Crime Push App Can Cut Crime Via Your Smartphone

By Cynthia Hsu, Esq. on February 07, 2012 | Last updated on March 21, 2019

Ever wish you could report crime on your smartphone? Now you can. The Crime Push app offers a new way to get in touch with police.

With a few simple taps, you can send officers a wide array of information.

The application will allow you to include the location of the crime, any photos, audio, or video. You can also send in a text description. All of this information is sent to police officers who can then pursue the culprits.

The app was developed by DC man Shy Pahlevani. He was inspired to create Crime Push after his own run-ins with criminals. He was robbed multiple times on the streets of our nation's capitol.

You may wonder why an application like Crime Push is even necessary. There is always the option to go ahead and dial 911.

However, as Forbes pointed out, there are times when calling 911 wouldn't really produce the best results.

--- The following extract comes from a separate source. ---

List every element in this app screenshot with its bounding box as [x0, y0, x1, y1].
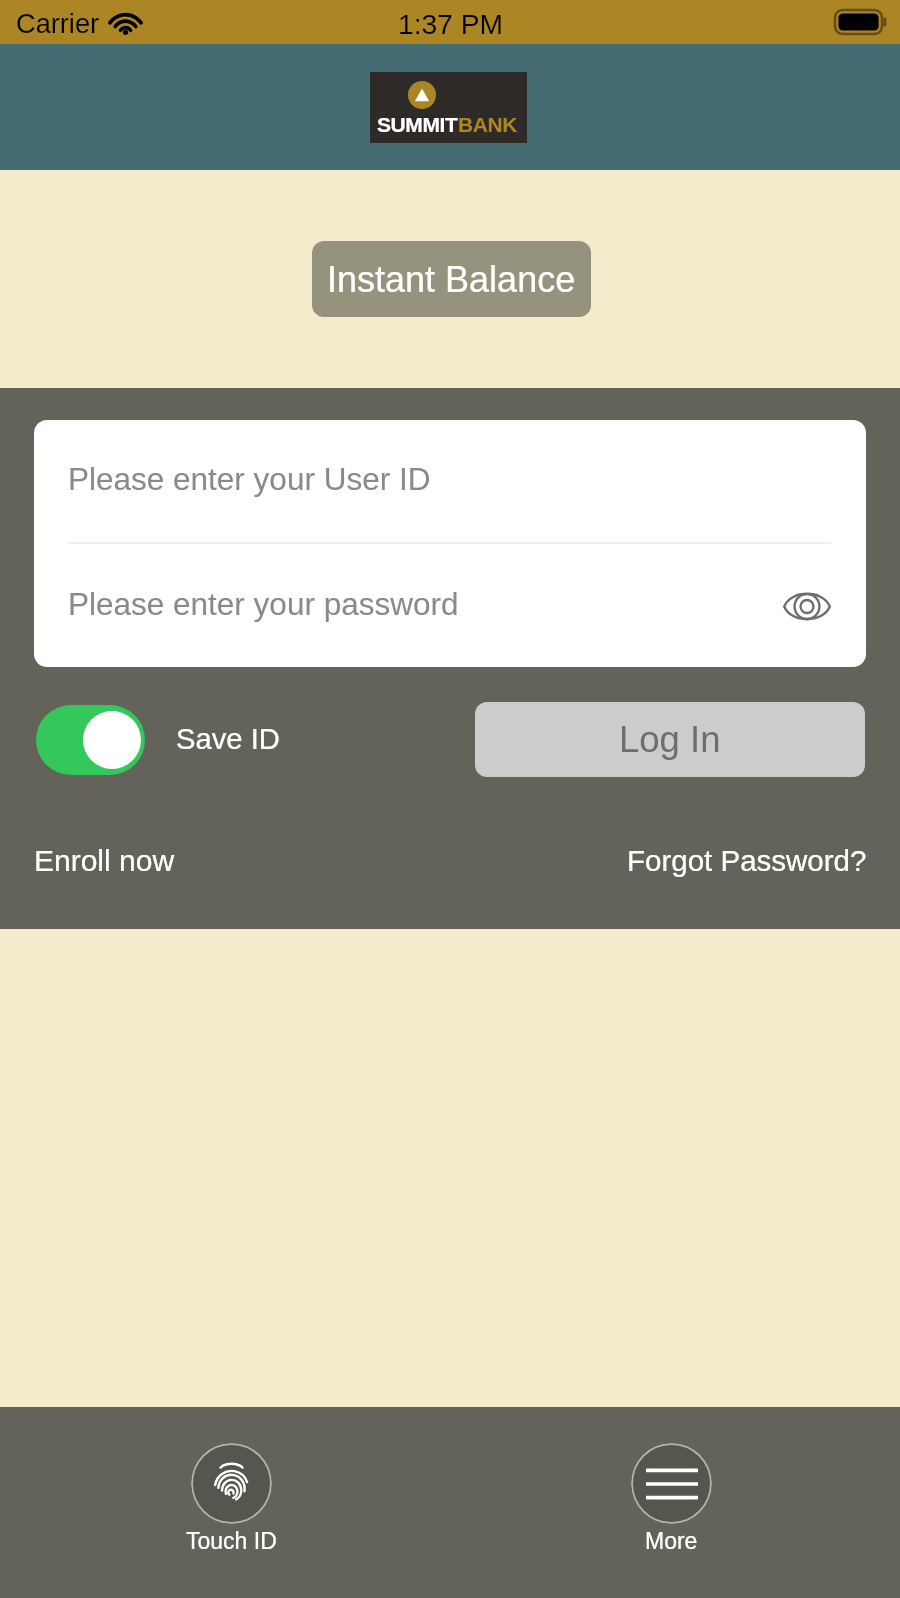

Imagine if you're walking down a darkened street. You happen upon a group of individuals who are dealing drugs. They don't see you, and you want to keep it that way. Calling 911 immediately wouldn't be prudent. It might reveal your presence to the criminals. But using your smartphone and entering in a few quick statements to police while you hurry away? It's relatively silent.

Plus there are features of the Crime Push app that may prove useful to authorities. This includes attaching video, audio, and photos of the event to your alert.

App developers have already fostered ties with Washington, DC's Metropolitan Police Department, Fairfax and Loudoun County school boards, and several DC-area colleges, according to Forbes.

However, citizens shouldn't just rely on Crime Push. As one local police department found, sometimes complaints can get lost. Dialing 911 may still be the safer bet for those that need immediate assistance.

Crime Push app developers intend to develop more ties with local police departments, WJLA-TV reports. There may be the day where it's faster -- and easier -- to report crime on your smartphone.